**Pixel coordinate grounding data:**
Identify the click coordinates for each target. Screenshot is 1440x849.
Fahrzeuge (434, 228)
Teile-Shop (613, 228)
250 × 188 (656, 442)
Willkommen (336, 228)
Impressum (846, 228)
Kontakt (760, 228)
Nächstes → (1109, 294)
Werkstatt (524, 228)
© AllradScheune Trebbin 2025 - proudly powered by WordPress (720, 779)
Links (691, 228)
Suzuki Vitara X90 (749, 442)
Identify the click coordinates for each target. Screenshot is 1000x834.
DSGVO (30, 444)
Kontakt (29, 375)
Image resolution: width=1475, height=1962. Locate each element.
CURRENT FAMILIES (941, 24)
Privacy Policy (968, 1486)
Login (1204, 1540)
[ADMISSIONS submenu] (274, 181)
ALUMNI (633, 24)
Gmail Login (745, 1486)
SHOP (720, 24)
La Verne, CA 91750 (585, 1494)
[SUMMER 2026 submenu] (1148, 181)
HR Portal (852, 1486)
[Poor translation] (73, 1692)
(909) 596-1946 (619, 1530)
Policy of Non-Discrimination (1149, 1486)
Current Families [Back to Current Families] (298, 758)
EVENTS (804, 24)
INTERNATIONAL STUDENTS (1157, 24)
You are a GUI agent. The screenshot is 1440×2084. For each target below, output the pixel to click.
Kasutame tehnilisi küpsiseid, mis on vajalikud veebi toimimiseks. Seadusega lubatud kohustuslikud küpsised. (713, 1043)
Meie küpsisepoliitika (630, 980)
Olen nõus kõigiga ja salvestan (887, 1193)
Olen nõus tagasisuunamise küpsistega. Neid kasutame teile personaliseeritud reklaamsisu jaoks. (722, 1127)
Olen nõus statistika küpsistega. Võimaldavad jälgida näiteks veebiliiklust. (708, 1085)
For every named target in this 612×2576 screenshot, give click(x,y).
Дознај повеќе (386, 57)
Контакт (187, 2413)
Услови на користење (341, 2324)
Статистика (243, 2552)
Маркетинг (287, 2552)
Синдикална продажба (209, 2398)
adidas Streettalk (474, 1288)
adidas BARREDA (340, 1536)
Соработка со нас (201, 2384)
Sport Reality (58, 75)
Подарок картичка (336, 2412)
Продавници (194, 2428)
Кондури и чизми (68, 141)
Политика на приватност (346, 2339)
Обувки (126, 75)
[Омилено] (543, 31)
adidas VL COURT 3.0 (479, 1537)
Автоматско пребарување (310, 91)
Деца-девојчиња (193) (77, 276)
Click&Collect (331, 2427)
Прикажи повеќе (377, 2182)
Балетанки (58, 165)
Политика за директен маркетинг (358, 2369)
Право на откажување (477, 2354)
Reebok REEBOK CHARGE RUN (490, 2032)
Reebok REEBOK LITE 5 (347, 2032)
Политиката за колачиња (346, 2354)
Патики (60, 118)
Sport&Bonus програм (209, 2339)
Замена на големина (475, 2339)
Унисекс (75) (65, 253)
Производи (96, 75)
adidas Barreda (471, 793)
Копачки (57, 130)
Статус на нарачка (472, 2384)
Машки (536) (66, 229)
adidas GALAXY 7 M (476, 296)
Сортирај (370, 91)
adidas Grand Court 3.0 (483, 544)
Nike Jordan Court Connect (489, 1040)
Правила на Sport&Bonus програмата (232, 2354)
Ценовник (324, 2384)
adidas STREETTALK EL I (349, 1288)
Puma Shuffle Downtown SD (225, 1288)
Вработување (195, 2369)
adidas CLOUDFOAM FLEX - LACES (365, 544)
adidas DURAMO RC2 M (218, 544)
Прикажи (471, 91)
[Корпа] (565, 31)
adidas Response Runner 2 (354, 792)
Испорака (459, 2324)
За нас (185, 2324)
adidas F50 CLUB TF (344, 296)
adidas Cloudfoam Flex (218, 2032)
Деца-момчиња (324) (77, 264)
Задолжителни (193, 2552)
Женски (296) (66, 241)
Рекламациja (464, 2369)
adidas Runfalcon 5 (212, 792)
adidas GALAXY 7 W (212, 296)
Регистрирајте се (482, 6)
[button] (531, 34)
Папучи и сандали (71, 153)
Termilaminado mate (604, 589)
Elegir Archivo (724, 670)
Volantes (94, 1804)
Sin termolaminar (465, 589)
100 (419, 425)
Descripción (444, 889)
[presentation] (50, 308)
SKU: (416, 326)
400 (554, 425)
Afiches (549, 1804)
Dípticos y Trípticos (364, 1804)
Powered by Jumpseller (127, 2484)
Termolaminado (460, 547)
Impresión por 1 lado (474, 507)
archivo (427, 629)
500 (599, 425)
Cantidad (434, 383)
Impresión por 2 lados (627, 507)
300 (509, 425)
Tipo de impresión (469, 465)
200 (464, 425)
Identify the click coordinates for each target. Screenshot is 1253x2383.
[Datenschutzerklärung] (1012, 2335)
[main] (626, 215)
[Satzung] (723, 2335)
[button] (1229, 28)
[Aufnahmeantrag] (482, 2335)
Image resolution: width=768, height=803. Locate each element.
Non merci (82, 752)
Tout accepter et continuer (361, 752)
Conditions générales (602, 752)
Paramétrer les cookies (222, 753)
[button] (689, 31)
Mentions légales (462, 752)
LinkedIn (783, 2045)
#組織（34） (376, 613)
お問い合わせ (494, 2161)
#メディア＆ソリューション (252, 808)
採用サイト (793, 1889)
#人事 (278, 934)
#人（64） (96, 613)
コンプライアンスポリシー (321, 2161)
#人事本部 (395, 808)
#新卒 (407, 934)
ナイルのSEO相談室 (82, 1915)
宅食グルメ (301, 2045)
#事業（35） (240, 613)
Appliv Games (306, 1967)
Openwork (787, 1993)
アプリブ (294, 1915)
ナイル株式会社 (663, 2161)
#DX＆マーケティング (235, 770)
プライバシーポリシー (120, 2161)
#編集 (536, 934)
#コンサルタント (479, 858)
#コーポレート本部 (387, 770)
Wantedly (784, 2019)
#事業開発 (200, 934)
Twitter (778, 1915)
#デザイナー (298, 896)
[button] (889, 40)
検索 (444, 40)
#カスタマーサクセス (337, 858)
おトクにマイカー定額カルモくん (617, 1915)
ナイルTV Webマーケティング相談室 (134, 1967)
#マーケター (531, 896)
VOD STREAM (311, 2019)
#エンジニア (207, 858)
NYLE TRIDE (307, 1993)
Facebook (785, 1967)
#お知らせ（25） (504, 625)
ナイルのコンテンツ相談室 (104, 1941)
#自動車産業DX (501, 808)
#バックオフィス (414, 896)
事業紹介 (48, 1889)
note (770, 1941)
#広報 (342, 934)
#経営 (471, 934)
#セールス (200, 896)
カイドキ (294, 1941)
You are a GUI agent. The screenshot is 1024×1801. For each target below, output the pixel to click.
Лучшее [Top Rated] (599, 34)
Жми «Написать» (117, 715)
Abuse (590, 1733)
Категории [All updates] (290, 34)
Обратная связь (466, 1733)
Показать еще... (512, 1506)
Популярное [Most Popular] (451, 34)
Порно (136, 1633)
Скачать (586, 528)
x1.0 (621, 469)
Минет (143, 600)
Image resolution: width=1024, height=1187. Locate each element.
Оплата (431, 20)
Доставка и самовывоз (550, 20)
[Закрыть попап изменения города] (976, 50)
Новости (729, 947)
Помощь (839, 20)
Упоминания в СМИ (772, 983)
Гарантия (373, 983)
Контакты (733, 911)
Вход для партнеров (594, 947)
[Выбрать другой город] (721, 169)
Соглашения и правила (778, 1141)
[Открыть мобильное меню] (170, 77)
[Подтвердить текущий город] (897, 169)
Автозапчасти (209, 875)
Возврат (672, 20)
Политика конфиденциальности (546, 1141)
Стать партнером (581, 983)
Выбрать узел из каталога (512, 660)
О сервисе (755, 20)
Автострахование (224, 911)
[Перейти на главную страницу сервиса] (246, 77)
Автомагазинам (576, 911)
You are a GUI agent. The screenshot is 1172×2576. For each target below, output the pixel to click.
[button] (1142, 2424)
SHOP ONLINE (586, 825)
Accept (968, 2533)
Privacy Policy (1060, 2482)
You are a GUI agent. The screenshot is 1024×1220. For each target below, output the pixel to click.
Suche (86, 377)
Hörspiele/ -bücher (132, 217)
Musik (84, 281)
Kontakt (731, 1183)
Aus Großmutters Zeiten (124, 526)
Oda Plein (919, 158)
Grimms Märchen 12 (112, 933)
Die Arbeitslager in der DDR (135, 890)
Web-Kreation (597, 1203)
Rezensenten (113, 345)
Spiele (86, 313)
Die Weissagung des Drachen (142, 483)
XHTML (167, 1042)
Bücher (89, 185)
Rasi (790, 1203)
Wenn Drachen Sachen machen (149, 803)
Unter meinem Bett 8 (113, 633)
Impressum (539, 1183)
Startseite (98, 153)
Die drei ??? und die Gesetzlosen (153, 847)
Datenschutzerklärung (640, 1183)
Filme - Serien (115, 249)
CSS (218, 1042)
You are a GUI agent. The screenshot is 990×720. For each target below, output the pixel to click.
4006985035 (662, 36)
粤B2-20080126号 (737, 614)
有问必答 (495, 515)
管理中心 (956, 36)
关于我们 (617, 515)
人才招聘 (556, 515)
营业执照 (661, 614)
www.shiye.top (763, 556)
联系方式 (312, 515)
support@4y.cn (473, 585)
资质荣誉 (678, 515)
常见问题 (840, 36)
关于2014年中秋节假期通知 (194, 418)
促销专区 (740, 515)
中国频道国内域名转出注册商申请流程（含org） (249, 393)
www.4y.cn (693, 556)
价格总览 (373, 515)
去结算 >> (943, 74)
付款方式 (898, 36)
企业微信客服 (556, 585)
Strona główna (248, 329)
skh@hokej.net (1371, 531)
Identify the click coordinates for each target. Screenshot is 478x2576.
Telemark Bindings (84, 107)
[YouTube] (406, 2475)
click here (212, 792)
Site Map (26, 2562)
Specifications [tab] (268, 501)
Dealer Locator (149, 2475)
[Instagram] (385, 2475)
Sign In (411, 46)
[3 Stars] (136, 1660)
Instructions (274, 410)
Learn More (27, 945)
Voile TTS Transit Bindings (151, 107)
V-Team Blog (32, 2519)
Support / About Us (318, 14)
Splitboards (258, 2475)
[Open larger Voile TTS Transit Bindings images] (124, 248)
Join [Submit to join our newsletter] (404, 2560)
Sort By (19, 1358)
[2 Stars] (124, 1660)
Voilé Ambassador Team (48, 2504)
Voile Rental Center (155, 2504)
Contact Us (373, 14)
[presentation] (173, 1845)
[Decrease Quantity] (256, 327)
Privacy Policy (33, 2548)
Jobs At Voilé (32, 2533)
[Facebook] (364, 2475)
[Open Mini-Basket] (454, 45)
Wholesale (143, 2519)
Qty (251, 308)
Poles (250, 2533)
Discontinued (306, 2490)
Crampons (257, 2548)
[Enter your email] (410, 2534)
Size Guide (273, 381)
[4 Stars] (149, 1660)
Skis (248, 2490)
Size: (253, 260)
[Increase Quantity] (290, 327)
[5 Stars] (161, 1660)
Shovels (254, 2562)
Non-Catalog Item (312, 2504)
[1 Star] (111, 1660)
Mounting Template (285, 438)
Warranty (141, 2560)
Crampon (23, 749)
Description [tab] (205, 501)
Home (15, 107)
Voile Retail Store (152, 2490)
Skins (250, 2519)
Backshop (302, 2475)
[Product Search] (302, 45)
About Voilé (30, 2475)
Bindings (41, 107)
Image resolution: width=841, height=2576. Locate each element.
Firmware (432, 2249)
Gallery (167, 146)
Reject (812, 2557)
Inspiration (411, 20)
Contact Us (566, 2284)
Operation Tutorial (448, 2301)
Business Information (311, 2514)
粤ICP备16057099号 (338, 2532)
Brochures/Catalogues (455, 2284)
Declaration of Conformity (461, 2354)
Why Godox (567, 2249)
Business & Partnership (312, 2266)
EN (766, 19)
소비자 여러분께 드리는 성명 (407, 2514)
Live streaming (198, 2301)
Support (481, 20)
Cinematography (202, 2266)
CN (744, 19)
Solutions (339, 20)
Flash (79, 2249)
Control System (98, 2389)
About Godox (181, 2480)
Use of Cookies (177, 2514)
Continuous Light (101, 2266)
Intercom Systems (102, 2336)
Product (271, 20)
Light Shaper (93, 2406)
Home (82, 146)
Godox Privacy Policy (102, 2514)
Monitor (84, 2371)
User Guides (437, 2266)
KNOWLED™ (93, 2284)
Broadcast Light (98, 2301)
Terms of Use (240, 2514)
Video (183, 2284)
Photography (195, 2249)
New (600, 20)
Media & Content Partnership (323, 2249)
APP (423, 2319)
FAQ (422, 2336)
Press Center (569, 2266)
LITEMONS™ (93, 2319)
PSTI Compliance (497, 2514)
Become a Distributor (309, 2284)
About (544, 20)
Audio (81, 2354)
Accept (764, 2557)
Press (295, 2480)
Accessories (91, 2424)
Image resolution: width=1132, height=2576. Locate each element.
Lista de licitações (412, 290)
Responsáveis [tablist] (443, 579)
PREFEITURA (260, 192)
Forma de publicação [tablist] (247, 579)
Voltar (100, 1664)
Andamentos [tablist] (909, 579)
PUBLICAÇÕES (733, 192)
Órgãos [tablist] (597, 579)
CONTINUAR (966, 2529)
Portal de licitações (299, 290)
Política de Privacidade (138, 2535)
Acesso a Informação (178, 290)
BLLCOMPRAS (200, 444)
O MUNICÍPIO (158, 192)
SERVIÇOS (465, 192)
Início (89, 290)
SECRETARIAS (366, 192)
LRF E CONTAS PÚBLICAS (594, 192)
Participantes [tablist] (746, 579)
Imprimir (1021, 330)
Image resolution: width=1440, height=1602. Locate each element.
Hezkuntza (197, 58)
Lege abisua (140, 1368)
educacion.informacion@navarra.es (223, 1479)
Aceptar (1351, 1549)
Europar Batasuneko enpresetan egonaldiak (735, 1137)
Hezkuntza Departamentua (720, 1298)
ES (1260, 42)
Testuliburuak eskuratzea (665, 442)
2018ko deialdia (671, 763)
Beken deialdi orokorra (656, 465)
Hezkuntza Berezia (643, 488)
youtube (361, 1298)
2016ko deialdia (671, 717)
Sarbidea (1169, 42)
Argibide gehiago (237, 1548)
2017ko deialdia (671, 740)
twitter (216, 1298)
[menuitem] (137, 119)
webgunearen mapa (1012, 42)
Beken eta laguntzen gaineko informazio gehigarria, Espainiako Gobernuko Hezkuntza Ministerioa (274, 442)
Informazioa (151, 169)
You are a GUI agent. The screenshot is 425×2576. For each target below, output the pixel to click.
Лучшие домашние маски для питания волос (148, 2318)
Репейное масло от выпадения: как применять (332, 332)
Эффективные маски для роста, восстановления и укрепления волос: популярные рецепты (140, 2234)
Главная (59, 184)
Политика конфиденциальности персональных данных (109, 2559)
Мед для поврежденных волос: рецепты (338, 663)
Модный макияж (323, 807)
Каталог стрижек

**Action item:** Print exactly the lines above from the one with "Reebok REEBOK CHARGE RUN (490, 2032)" to the one with "adidas Cloudfoam Flex (218, 2032)", including both.

**Solution:**
Reebok REEBOK CHARGE RUN (490, 2032)
Reebok REEBOK LITE 5 (347, 2032)
Политиката за колачиња (346, 2354)
Патики (60, 118)
Sport&Bonus програм (209, 2339)
Замена на големина (475, 2339)
Унисекс (75) (65, 253)
Производи (96, 75)
adidas Barreda (471, 793)
Копачки (57, 130)
Статус на нарачка (472, 2384)
Машки (536) (66, 229)
adidas GALAXY 7 M (476, 296)
Сортирај (370, 91)
adidas Grand Court 3.0 (483, 544)
Nike Jordan Court Connect (489, 1040)
Правила на Sport&Bonus програмата (232, 2354)
Ценовник (324, 2384)
adidas STREETTALK EL I (349, 1288)
Puma Shuffle Downtown SD (225, 1288)
Вработување (195, 2369)
adidas CLOUDFOAM FLEX - LACES (365, 544)
adidas DURAMO RC2 M (218, 544)
Прикажи (471, 91)
[Корпа] (565, 31)
adidas Response Runner 2 (354, 792)
Испорака (459, 2324)
За нас (185, 2324)
adidas F50 CLUB TF (344, 296)
adidas Cloudfoam Flex (218, 2032)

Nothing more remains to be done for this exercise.